Fragging: The intentional killing of officers by rank-and-file soldiers, with over 500 documented cases between 1968 and 1973.
Public Testimony: The Winter Soldier Investigation (1971) featured GIs testifying about war crimes they witnessed overseas.
Solidarity Symbols: Thousands of soldiers wore black armbands in 1969 to support the Moratorium to End the War.
II. Major Legal and Protest Milestones
The Fort Hood Three (1966): Three soldiers refused to go to Vietnam, highlighting the connection between the Black freedom struggle in the U.S. and the Vietnamese struggle for self-determination.

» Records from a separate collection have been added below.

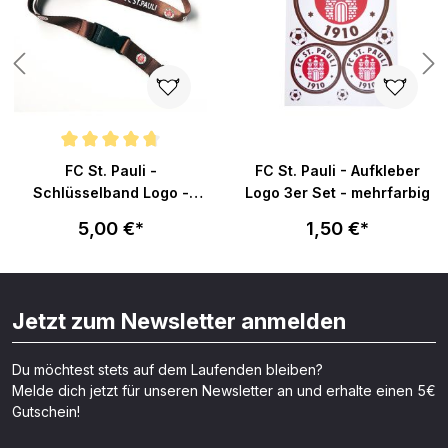
Durchschnittliche Bewertung von 4.8 von 5 Sternen
FC St. Pauli -
FC St. Pauli - Aufkleber
Schlüsselband Logo -
Logo 3er Set - mehrfarbig
braun
5,00 €*
1,50 €*
Jetzt zum Newsletter anmelden
Du möchtest stets auf dem Laufenden bleiben?
Melde dich jetzt für unseren Newsletter an und erhalte einen 5€
Gutschein!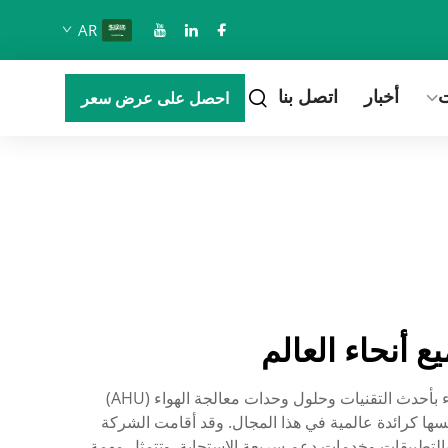
AR
ت
أخبار
اتصل بنا
احصل على عرض سعر
 أنحاء العالم
هولتوب، الشركة المصنعة المرموقة في الصين منذ عام 2002، تتخصص في إنتاج معدات استرداد الحرارة من الهواء إلى الهواء بأحدث التقنيات وحلول وحدات معالجة الهواء (AHU)
سها كرائدة عالمية في هذا المجال. وقد أقامت الشركة
بالتطبيقات وخدمات دعم سريعة الاستجابة. وتتمثل مهمة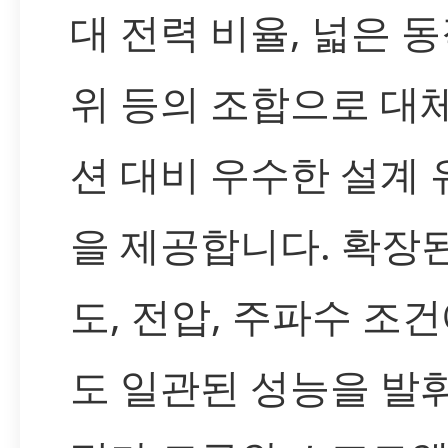
대 전력 비율, 넓은 동
위 등의 조합으로 대
션 대비 우수한 설계
을 제공합니다. 확장된
도, 전압, 주파수 조
도 일관된 성능을 발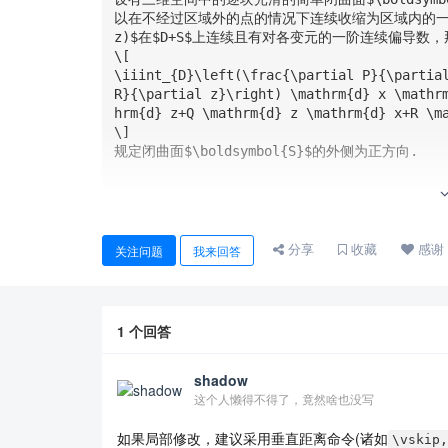
以在不经过区域外的点的情况下连续收缩为区域内的一点)$D$，三
z)$在$D+S$上连续且有对各变元的一阶连续偏导数，
\[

Howard Levy (1967): An army dermatologist who used the "Nuremberg defense," arguing that he could lawfully refuse to train Green Berets because the U.S. was committing war crimes.
The Presidio Twenty-Seven (1968): Soldiers in a military jail staged a sit-in to protest the killing of a fellow inmate. They initially faced mutiny charges and possible death sentences before public outcry led to reduced charges.

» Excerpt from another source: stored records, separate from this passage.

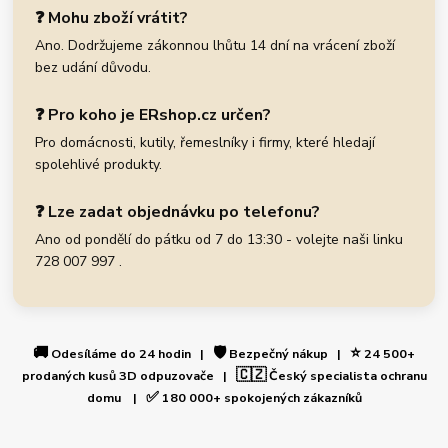
❓ Mohu zboží vrátit?
Ano. Dodržujeme zákonnou lhůtu 14 dní na vrácení zboží
bez udání důvodu.
❓ Pro koho je ERshop.cz určen?
Pro domácnosti, kutily, řemeslníky i firmy, které hledají
spolehlivé produkty.
❓ Lze zadat objednávku po telefonu?
Ano od pondělí do pátku od 7 do 13:30 - volejte naši linku
728 007 997 .
🚚
🛡️
⭐
Odesíláme do 24 hodin |
Bezpečný nákup |
24 500+
🇨🇿
prodaných kusů 3D odpuzovače |
Český specialista ochranu
✅
domu |
180 000+ spokojených zákazníků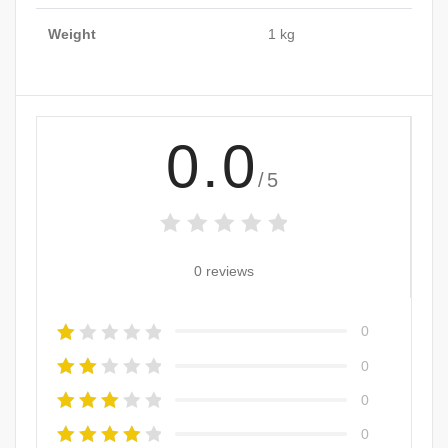
Weight
1 kg
0.0
/5
0 reviews
0
0
0
0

III. The Impact of the Draft vs. the All-Volunteer Force (AVF)
The Draft as "Dark Democratization": Conscription blurred the civilian-military divide by forcing randomly selected people into the military, which integrated anti-war sentiment directly into the ranks.
The All-Volunteer Force (AVF): Created after the Vietnam War to "insulate" the military from civilian politics and prevent future internal resistance.
Recruitment in the AVF era: Now relies on "predatory recruitment" and the promise of welfare benefits (healthcare, education) that are often denied to civilian workers.
IV. Debunking Historical Myths
The Spitting Myth: The story of protesters spitting on returning GIs is a "tall tale" debunked by historians. Soldiers usually returned to isolated air bases, not civilian airports, and many protesters were veterans themselves.
V. Modern Resistance (The War on Terror)
Isolation of Dissent: Without the mass GI movement of the 1960s, modern resisters often face retaliation alone.
Conscientious Objectors: Soldiers like Kevin Benderman and Camilo Mejía were imprisoned for desertion after applying for conscientious objector status.